Ataxia is a relatively uncommon neurological condition that occurs either before or shortly after the puppy is born. It is also known as cerebellar abiotrophy and is caused when the brain cells, particularly in the cerebellum, begin to degenerate and die for no apparent reason. It is an inherited disorder and while rare is found in a great number of breeds, most that are working or herding dogs. The breeds affected by ataxia include the Kerry Blue Terrier, Rough Coated Collie, Miniature and Toy Poodle, Gordon Setter, Airedale, Australian Kelpie, Brittany Spaniel, Border Collie, Labrador Retriever, German Shepherd and Bernese Mountain Dog. It is occasionally seen in almost any other breed and also in mixed breed dogs.

The first signs of ataxia are usually noticeable before the puppies reach 12 weeks of age. These pups have very poor coordination and may walk with a very high stepping gait, seem to have a lack of balance, be unaware of how they are moving and stand with their legs splayed very wide apart. They may have tremors or seizures that become progressively worse and loss of muscle control over the bladder and bowels is not uncommon. They may become blind, become aggressive or even stop eating completely.

Unfortunately for the puppies that inherit this condition there is no cure or treatment. They are typically euthanized shortly after the condition starts to interfere with the puppy's ability to move around and have a normal life. All siblings in the litter with a puppy with ataxia should be spayed and neutered and the breeding pair should also be removed from the breeding program because of the possibility that one or both are carriers. This may vary depending on the breed as some cases of ataxia are linked to a sex gene which means only male puppies will exhibit the condition but the females will be carriers.

Deafness in either one or both ears is often a neurological inherited condition, especially in white coated and merle colored dogs with blue eyes. The Dalmatian, Shetland Sheepdog, Border Collie, Dachshund, Great Dane, Staffordshire Terrier, Greyhound, Whippet, West Highland White Terrier and several other breeds with these colorations are all at some risk. In some breeds the deafness will be congenital or present at birth, and in others the dogs will have progressive hearing loss in one or both ears as they mature.

Deafness in one ear is often not even recognized by the owner unless the other ear is injured or becomes infected, cutting down on the dog's ability to hear. When puppies are born deaf or if they go deaf as they age the dog will adjust, however you will need to use hand signals to train and the dogs will always be at risk when out of the yard or off the leash. Only walk these dogs off leash in non-traffic areas and avoid putting them in situations where hearing loss could be a safety risk.

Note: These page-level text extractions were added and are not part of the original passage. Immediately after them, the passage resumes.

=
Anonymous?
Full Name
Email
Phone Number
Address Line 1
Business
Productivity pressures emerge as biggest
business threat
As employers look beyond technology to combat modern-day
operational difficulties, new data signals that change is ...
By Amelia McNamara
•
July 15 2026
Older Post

Wobbler Syndrome is an inherited malformation of the small vertebrae of the neck that puts increasing pressure on the spinal cord as the puppy grows. The disks between the vertebrae are compressed and may actually cause pressure points on the spinal cord that prevent the movement of the limbs, resulting in a wobbling type of gait.

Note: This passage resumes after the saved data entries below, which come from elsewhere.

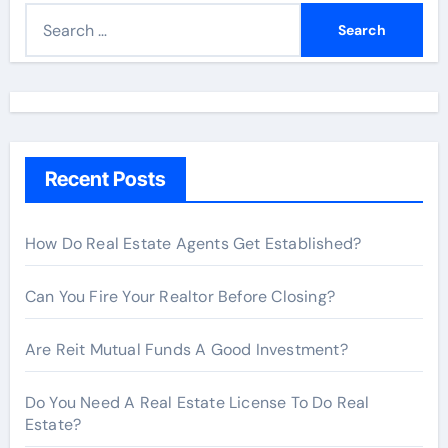
S
e
a
r
c
h
Recent Posts
f
o
r
How Do Real Estate Agents Get Established?
:
Can You Fire Your Realtor Before Closing?
Are Reit Mutual Funds A Good Investment?
Do You Need A Real Estate License To Do Real
Estate?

There are a great number of breeds that can inherit Wobbler Syndrome but it tends to be most common in the very large breeds. Great Danes, St. Bernards, Borzois, Irish Wolfhounds, Great Pyrenees, Rottweilers and Bull Mastiffs may all display this condition within specific lines. Almost any other large size dog can also have this neurological condition, especially in mixed breedings between known carrier breeds.

Generally the signs of Wobbler Syndrome start out looking relatively like ataxia. There is marked lack of coordination in both hind legs, which gradually becomes worse and spreads to the front legs. The dogs often cannot easily either get up or lie down and often seem to move very stiffly and wobble from side to side with their gait. Early treatment that braces the neck and administration of steroids to stop inflammation and reduce pressure on the spinal cord can be effective in minimizing the progression of the condition. Surgery may be an option depending on where the compression is occurring in the neck and how significant the malformation of the spine is at the time of diagnosis.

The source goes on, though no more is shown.